Yet I'll not go gnostic, suggesting all is spirit and things are zero. The material does matter, it is good, we should even celebrate it. This is true of the body, profoundly so, but I would argue is no less true of the 17th torque bit I'll never find but is somewhere in the back of that garage-counter drawer. Should I have more than one? I guess not. But I am human, after all, in a human body with a faulty mind. I live in a world that is good and yet needs constant fixing. And I can celebrate the too many tools that help me do that. I can also celebrate too many books that help me love the human spirit, the too many vehicles that tacitly honor the extraordinary ingenuity of the human mind and body, the too much food that speaks the wonder of plenty, not exactly a human blight in itself.

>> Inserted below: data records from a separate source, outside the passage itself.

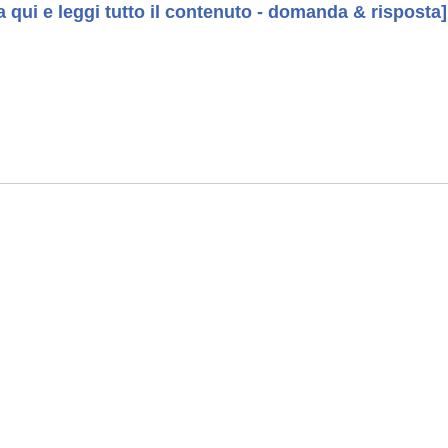
a qui e leggi tutto il contenuto - domanda & risposta]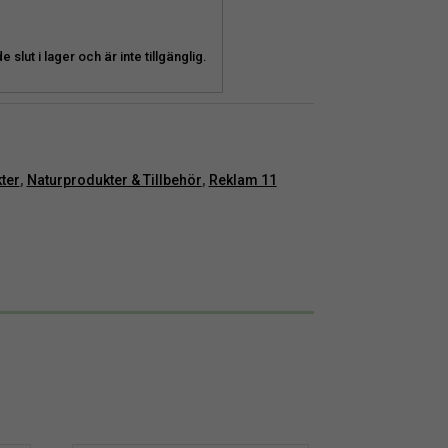
slut i lager och är inte tillgänglig.
ter
,
Naturprodukter & Tillbehör
,
Reklam 11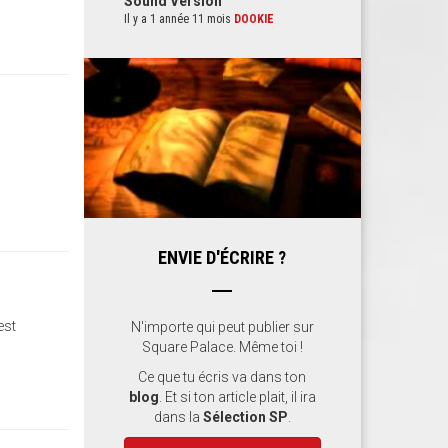
Sound Version
Il y a 1 année 11 mois
DOOKIE
ENVIE D'ÉCRIRE ?
est
N'importe qui peut publier sur
Square Palace. Même toi !
Ce que tu écris va dans ton
blog
. Et si ton article plait, il ira
dans la
Sélection SP
.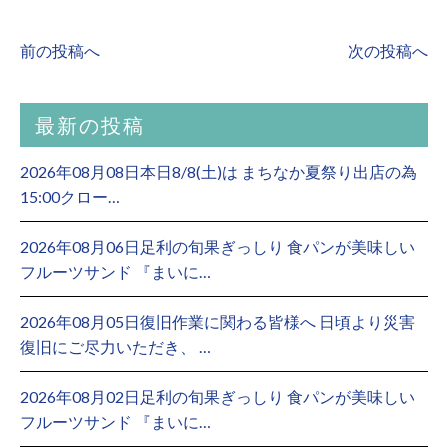
前の投稿へ
次の投稿へ
最新の投稿
2026年08月08日本日8/8(土)は まちなか夏祭り出店の為
15:00クロー…
2026年08月06日足利の旬果ぎっしり 食パンが美味しい
フルーツサンド 『まいに…
2026年08月05日復旧作業に関わる皆様へ 日頃より災害
復旧にご尽力いただき、 …
2026年08月02日足利の旬果ぎっしり 食パンが美味しい
フルーツサンド 『まいに…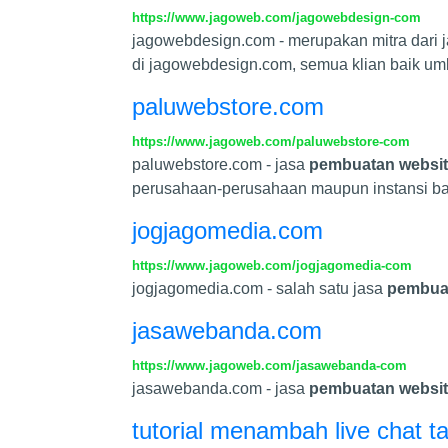
https://www.jagoweb.com/jagowebdesign-com
jagowebdesign.com - merupakan mitra dari 
di jagowebdesign.com, semua klian baik u
paluwebstore.com
https://www.jagoweb.com/paluwebstore-com
paluwebstore.com - jasa
pembuatan websi
perusahaan-perusahaan maupun instansi bai
jogjagomedia.com
https://www.jagoweb.com/jogjagomedia-com
jogjagomedia.com - salah satu jasa
pembuat
jasawebanda.com
https://www.jagoweb.com/jasawebanda-com
jasawebanda.com - jasa
pembuatan websi
tutorial menambah live chat t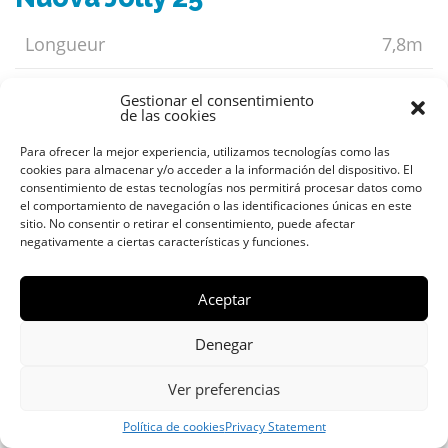
Longueur
7,8m
Largeur
3,1m
Gestionar el consentimiento
de las cookies
Capacité
12 personnes
Para ofrecer la mejor experiencia, utilizamos tecnologías como las
cookies para almacenar y/o acceder a la información del dispositivo. El
consentimiento de estas tecnologías nos permitirá procesar datos como
Prix ​​à partir
550€
el comportamiento de navegación o las identificaciones únicas en este
sitio. No consentir o retirar el consentimiento, puede afectar
negativamente a ciertas características y funciones.
Aceptar
Denegar
Ver preferencias
Política de cookies
Privacy Statement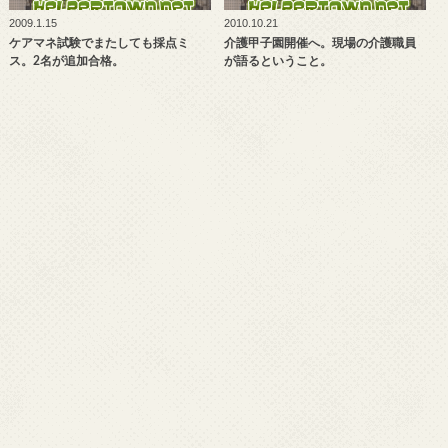
2009.1.15
2010.10.21
ケアマネ試験でまたしても採点ミ
介護甲子園開催へ。現場の介護職員
ス。2名が追加合格。
が語るということ。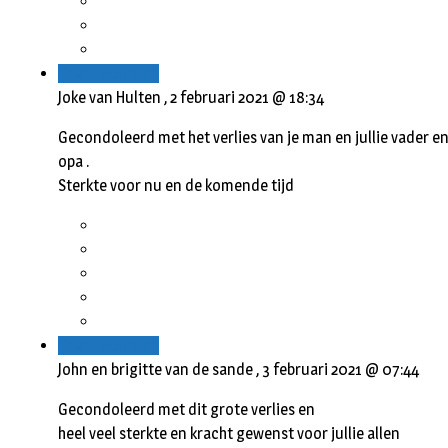
Beantwoorden
Joke van Hulten ,
2 februari 2021 @ 18:34
Gecondoleerd met het verlies van je man en jullie vader e
opa .
Sterkte voor nu en de komende tijd
Beantwoorden
John en brigitte van de sande ,
3 februari 2021 @ 07:44
Gecondoleerd met dit grote verlies en
heel veel sterkte en kracht gewenst voor jullie allen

The good and sensible folks who admonish simple living are surely right, and yet accumulating is not some intrinsic sin per se. One can accumulate for the wrong reasons, one can accumulate without direct need, one can even hoard, which seems as much psychological weakness as moral flaw. And when I acknowledge too many tools, books, cars, or food items I suggest there is a line beyond necessity, if not common sense. But is it wrong to have more than necessary? Is having somehow a tainted reality?
Perhaps no one suggests it is, but I sometimes wonder.
I think I can feel the temptation to idolatry of things, to letting any material item be the most important thing in our lives. But pitting things against goodness or God is, to use a dreaded cliche', a false dichotomy, for how can something God gives be wrong to possess per se? All created things are good, and this goes for that which we in our own turn create, when reduced to their essence. Food sustains, cars transport and allow freedom, books reveal and sustain life itself, tools help hold things together. All of this is good!
But what, again, of quantity? How much is too much? I've toyed for years with the idea of owning or committing to (much the same idea) only that which you can manage peacefully and with excellence.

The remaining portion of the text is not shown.